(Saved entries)
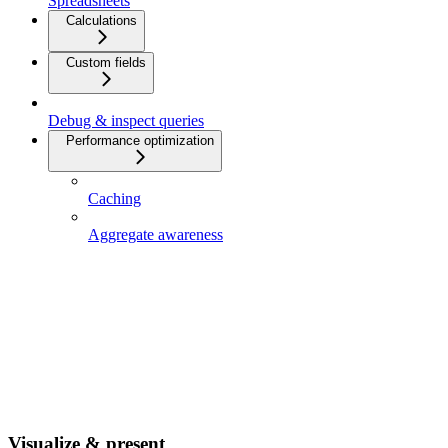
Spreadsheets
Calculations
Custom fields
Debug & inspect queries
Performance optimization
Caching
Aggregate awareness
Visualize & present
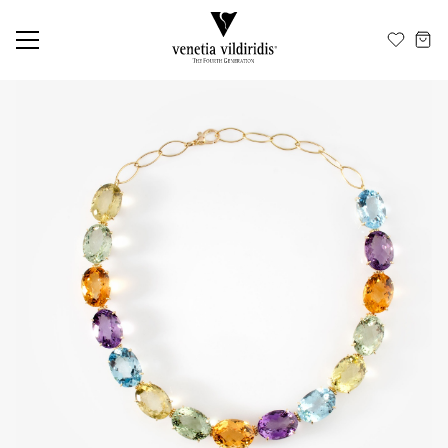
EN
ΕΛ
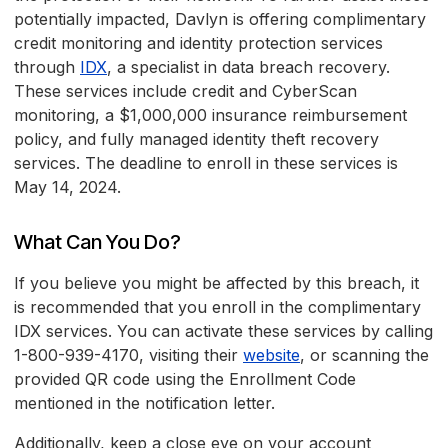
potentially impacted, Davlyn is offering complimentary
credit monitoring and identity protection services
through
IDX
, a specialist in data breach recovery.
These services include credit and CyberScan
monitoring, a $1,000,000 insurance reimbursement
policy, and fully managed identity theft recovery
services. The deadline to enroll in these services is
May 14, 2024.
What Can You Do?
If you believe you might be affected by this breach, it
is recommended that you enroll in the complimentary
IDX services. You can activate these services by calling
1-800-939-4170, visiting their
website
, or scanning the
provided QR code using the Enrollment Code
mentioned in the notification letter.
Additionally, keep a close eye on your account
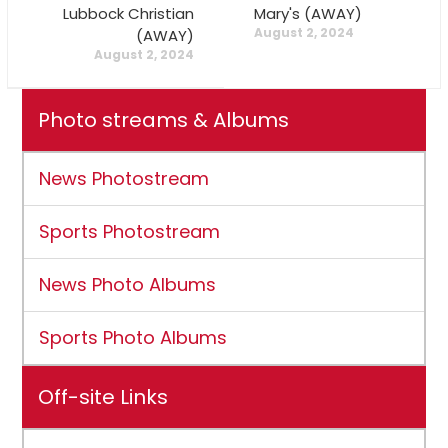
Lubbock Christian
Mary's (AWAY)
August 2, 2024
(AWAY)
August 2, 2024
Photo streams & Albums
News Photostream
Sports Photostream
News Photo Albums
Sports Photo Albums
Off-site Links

...

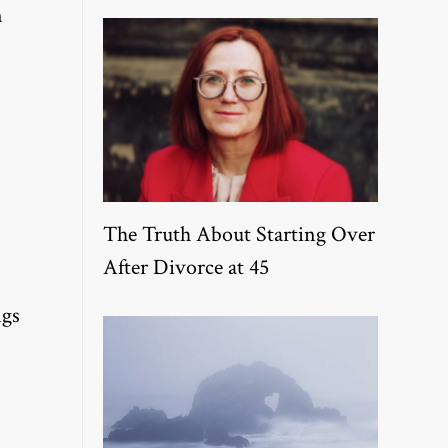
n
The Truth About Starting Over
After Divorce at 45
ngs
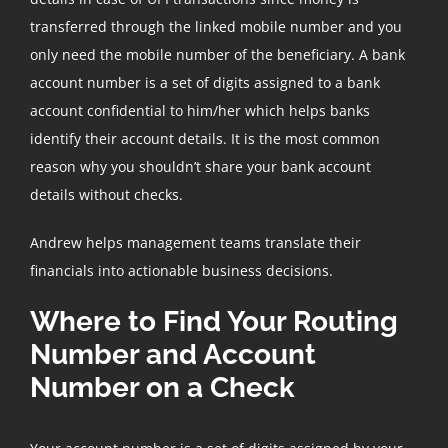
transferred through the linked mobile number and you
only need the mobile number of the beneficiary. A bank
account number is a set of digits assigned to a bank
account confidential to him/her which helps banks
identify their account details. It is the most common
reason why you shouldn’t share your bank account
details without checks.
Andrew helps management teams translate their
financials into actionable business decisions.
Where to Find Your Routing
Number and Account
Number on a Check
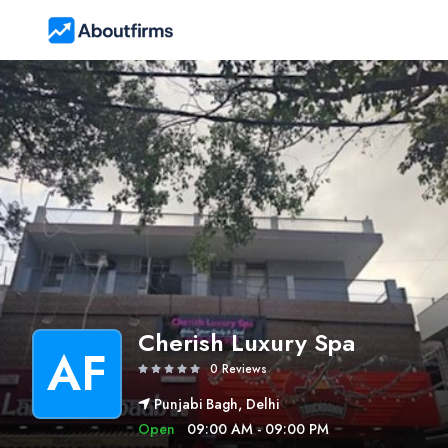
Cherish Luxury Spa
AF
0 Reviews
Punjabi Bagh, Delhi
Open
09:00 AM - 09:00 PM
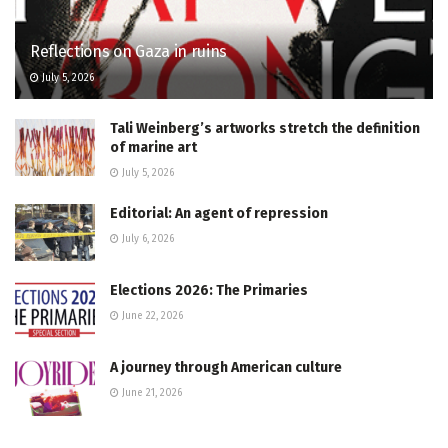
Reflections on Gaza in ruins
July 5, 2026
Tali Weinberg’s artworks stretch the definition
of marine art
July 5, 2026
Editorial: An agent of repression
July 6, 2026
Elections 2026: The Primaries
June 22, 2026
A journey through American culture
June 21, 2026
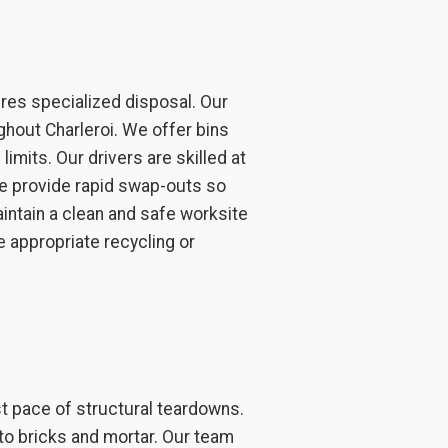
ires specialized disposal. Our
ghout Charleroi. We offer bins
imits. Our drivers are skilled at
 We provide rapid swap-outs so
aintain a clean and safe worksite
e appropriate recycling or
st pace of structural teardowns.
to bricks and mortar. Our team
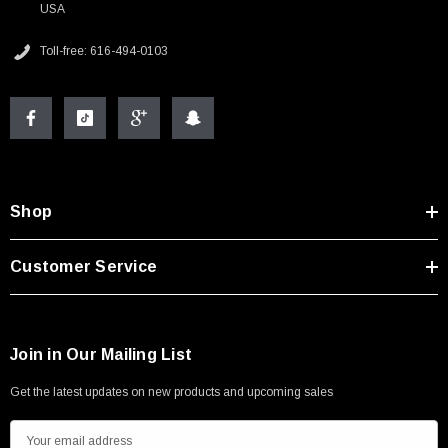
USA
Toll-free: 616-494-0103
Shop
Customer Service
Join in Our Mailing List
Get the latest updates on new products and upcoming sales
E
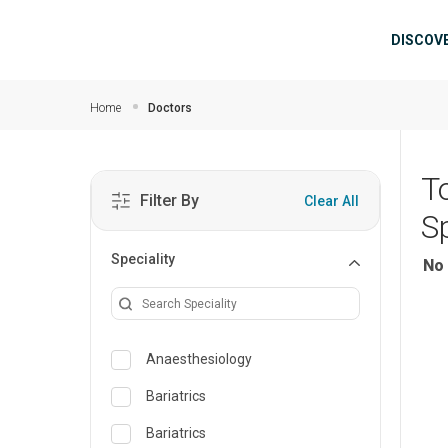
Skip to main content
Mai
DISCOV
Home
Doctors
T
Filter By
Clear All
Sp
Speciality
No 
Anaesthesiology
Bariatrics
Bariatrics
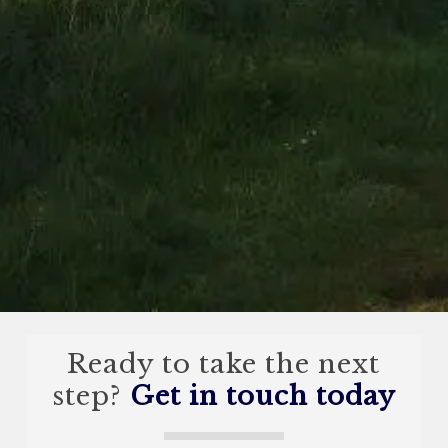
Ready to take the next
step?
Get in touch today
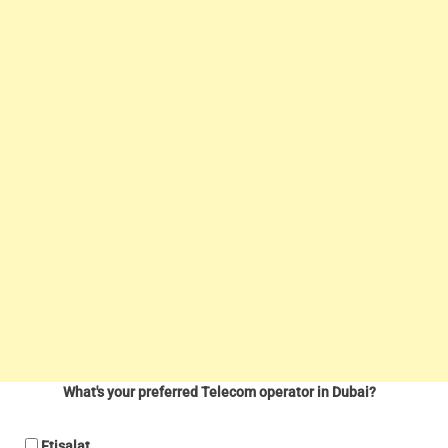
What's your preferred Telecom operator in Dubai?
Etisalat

* [WORK INSTRUCTION]: Range to copy from the records above: the line containing "The Truth About Starting Over" to the line containing "identify their account", both included. Output those lines exactly and only those, skipping pictures.

* [WRITTEN ANSWER]:
The Truth About Starting Over
After Divorce at 45
ngs
transferred through the linked mobile number and you
only need the mobile number of the beneficiary. A bank
account number is a set of digits assigned to a bank
account confidential to him/her which helps banks
identify their account details. It is the most common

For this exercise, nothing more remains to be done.